+++ Exercise data

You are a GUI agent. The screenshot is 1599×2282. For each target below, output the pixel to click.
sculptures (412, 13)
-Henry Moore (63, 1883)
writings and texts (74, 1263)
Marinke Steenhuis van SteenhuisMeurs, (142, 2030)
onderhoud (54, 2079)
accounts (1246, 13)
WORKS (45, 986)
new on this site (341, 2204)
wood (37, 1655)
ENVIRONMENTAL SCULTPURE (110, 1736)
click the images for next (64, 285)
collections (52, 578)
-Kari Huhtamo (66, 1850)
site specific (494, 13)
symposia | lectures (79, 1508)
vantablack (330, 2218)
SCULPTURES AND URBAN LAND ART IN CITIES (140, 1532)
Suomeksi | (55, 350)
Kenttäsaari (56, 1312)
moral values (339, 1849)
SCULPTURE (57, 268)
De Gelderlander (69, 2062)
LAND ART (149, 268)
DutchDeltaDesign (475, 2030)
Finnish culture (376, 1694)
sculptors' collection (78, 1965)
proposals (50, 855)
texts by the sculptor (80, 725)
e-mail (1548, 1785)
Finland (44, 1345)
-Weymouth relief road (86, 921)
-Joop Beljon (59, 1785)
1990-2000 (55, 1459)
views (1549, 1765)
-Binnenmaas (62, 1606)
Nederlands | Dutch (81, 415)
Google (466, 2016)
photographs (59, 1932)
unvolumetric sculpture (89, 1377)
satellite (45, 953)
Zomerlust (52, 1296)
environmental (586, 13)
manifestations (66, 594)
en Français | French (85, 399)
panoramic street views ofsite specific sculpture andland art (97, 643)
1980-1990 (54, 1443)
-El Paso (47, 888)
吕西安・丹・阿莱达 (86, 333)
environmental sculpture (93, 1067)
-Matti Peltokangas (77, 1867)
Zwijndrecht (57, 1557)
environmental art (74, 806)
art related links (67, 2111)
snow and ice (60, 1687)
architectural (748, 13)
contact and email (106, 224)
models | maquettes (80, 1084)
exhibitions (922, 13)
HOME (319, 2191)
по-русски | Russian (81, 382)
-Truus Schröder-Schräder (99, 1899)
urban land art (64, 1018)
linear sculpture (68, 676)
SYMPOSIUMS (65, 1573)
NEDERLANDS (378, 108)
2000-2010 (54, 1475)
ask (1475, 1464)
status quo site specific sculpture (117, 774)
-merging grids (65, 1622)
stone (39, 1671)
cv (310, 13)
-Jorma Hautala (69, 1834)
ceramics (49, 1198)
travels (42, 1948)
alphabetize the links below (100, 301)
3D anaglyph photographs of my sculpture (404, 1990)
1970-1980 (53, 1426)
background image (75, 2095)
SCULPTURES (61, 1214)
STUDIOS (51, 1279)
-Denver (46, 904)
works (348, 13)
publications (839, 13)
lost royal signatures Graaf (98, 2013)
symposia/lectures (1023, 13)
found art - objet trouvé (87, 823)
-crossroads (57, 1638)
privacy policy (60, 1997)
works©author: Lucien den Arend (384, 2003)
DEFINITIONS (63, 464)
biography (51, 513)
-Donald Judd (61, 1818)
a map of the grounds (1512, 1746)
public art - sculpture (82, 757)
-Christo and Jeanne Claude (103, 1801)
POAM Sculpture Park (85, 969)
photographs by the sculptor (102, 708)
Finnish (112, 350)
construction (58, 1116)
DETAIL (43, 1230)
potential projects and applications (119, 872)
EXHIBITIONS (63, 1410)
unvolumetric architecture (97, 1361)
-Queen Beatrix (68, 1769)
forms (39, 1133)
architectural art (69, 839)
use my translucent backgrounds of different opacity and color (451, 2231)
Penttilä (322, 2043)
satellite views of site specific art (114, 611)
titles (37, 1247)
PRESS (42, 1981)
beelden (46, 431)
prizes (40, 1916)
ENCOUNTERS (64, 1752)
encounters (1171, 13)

++++++

Problem description »
None of the records may be left out; each is to be restated exactly.

Response »
You are a GUI agent. The screenshot is 1599×2282. For each target below, output the pixel to click.
sculptures (412, 13)
-Henry Moore (63, 1883)
writings and texts (74, 1263)
Marinke Steenhuis van SteenhuisMeurs, (142, 2030)
onderhoud (54, 2079)
accounts (1246, 13)
WORKS (45, 986)
new on this site (341, 2204)
wood (37, 1655)
ENVIRONMENTAL SCULTPURE (110, 1736)
click the images for next (64, 285)
collections (52, 578)
-Kari Huhtamo (66, 1850)
site specific (494, 13)
symposia | lectures (79, 1508)
vantablack (330, 2218)
SCULPTURES AND URBAN LAND ART IN CITIES (140, 1532)
Suomeksi | (55, 350)
Kenttäsaari (56, 1312)
moral values (339, 1849)
SCULPTURE (57, 268)
De Gelderlander (69, 2062)
LAND ART (149, 268)
DutchDeltaDesign (475, 2030)
Finnish culture (376, 1694)
sculptors' collection (78, 1965)
proposals (50, 855)
texts by the sculptor (80, 725)
e-mail (1548, 1785)
Finland (44, 1345)
-Weymouth relief road (86, 921)
-Joop Beljon (59, 1785)
1990-2000 (55, 1459)
views (1549, 1765)
-Binnenmaas (62, 1606)
Nederlands | Dutch (81, 415)
Google (466, 2016)
photographs (59, 1932)
unvolumetric sculpture (89, 1377)
satellite (45, 953)
Zomerlust (52, 1296)
environmental (586, 13)
manifestations (66, 594)
en Français | French (85, 399)
panoramic street views ofsite specific sculpture andland art (97, 643)
1980-1990 (54, 1443)
-El Paso (47, 888)
吕西安・丹・阿莱达 (86, 333)
environmental sculpture (93, 1067)
-Matti Peltokangas (77, 1867)
Zwijndrecht (57, 1557)
environmental art (74, 806)
art related links (67, 2111)
snow and ice (60, 1687)
architectural (748, 13)
contact and email (106, 224)
models | maquettes (80, 1084)
exhibitions (922, 13)
HOME (319, 2191)
по-русски | Russian (81, 382)
-Truus Schröder-Schräder (99, 1899)
urban land art (64, 1018)
linear sculpture (68, 676)
SYMPOSIUMS (65, 1573)
NEDERLANDS (378, 108)
2000-2010 (54, 1475)
ask (1475, 1464)
status quo site specific sculpture (117, 774)
-merging grids (65, 1622)
stone (39, 1671)
cv (310, 13)
-Jorma Hautala (69, 1834)
ceramics (49, 1198)
travels (42, 1948)
alphabetize the links below (100, 301)
3D anaglyph photographs of my sculpture (404, 1990)
1970-1980 (53, 1426)
background image (75, 2095)
SCULPTURES (61, 1214)
STUDIOS (51, 1279)
-Denver (46, 904)
works (348, 13)
publications (839, 13)
lost royal signatures Graaf (98, 2013)
symposia/lectures (1023, 13)
found art - objet trouvé (87, 823)
-crossroads (57, 1638)
privacy policy (60, 1997)
works©author: Lucien den Arend (384, 2003)
DEFINITIONS (63, 464)
biography (51, 513)
-Donald Judd (61, 1818)
a map of the grounds (1512, 1746)
public art - sculpture (82, 757)
-Christo and Jeanne Claude (103, 1801)
POAM Sculpture Park (85, 969)
photographs by the sculptor (102, 708)
Finnish (112, 350)
construction (58, 1116)
DETAIL (43, 1230)
potential projects and applications (119, 872)
EXHIBITIONS (63, 1410)
unvolumetric architecture (97, 1361)
-Queen Beatrix (68, 1769)
forms (39, 1133)
architectural art (69, 839)
use my translucent backgrounds of different opacity and color (451, 2231)
Penttilä (322, 2043)
satellite views of site specific art (114, 611)
titles (37, 1247)
PRESS (42, 1981)
beelden (46, 431)
prizes (40, 1916)
ENCOUNTERS (64, 1752)
encounters (1171, 13)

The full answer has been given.